Commonwealth Raleigh invested more than $3M in COhatch’s expansion to 15 cities in the Midwest and Southeast, including Raleigh and Charlotte.
THE DEAL—LATE VENTURE/PE: Commonwealth Raleigh invested more than $3M in COhatch’s expansion to 15 cities in the Midwest and Southeast including Raleigh and Charlotte.  COhatch projects a >40% IRR (unrealized) for investors five years after closing.

CW City Fund

After our successful investment in COhatch in Indianapolis, Tampa and Raleigh, Commonwealth was selected by COhatch’s owners—John Watkins and Chris Watkins—to sponsor their first national raise with the goal of securing $20M to fuel expansion in 15 cities. The investment round was over-subscribed at $22M with dozens of faith-driven investors and family office investment vehicles joining the Watkins’ community renewal mission.

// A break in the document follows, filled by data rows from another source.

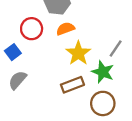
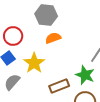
red circle: (32, 29) -> (13, 36), moved
yellow star: (78, 53) -> (34, 63), moved

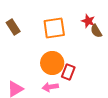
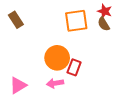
red star: (88, 21) -> (105, 11), moved
orange square: (54, 28) -> (76, 21), moved

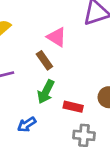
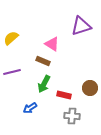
brown rectangle: (44, 60) -> (43, 61), turned -32

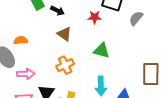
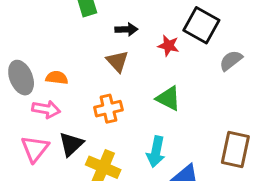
black arrow: (58, 11) -> (126, 29), moved, turned -40
orange semicircle: (21, 40) -> (57, 78), moved

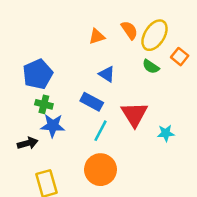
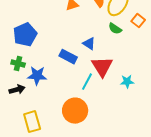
blue triangle: (107, 74) -> (89, 44), moved
green cross: (44, 104) -> (18, 64), moved
cyan line: (100, 131) -> (87, 82), moved

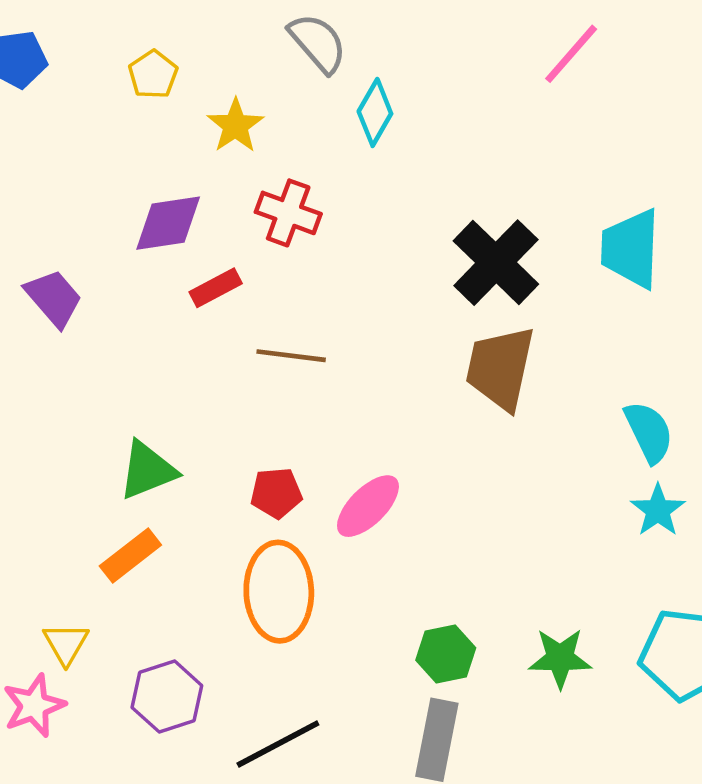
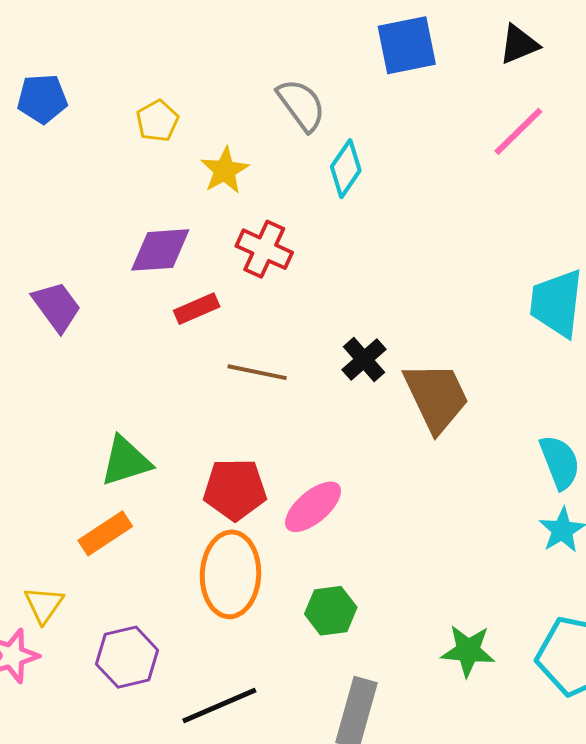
black cross: (496, 263) -> (364, 359), moved, size x0.6
brown trapezoid: (500, 368) -> (436, 397), turned 138
red pentagon: (276, 493) -> (235, 489), size x1.4
green hexagon: (446, 654) -> (331, 611), moved

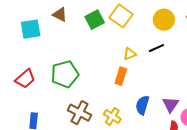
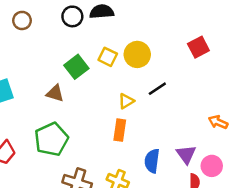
brown triangle: (60, 15) -> (55, 93), moved
yellow square: (121, 16) -> (108, 57), size x0.7
yellow circle: (164, 20) -> (137, 54), moved

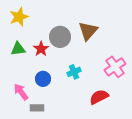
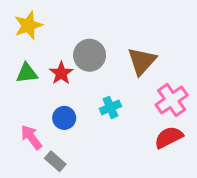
brown triangle: (88, 31) -> (142, 61), moved
red semicircle: (99, 97) -> (169, 137), moved
gray rectangle: (37, 108) -> (55, 161), turned 40

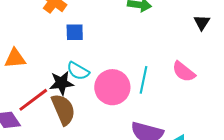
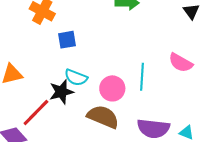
pink circle: (112, 87) -> (112, 88), size x0.7
brown semicircle: (63, 109) -> (103, 117), moved, turned -36

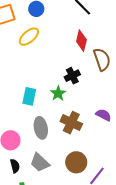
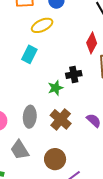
cyan rectangle: (29, 96) -> (29, 54), moved

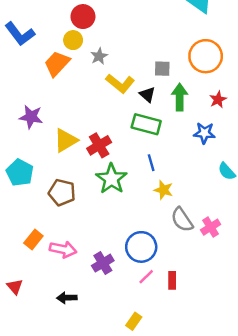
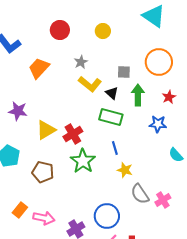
yellow circle: (73, 40) -> (103, 31), moved
gray star: (99, 56) -> (81, 62), moved

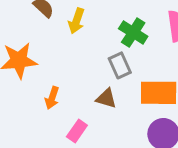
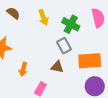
yellow arrow: (76, 21) -> (43, 17), moved, turned -35

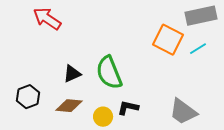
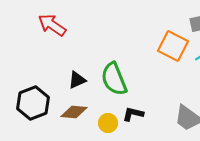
black hexagon: (28, 97) -> (33, 103), size x1.4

After raising this round of funds, Commonwealth has established the CW City Fund to help COhatch and its investors realize the full promise of community renewal in all 15 cities. This fund will feature three key activities in each city:

·       STRATEGIC CONVENING – we’ll co-host events in the cities similar to Commonwealth’s initial city-based pitch competitions to promote existing talent and opportunities.

·       THOUGHT LEADERSHIP – Commonwealth produce research, offer consulting services and provide advisory services to investors and entrepreneurs seeks to renew their cities through impact investment.

·       INVESTMENT – the CW City Fund will make impact investments across the 15 cities annually.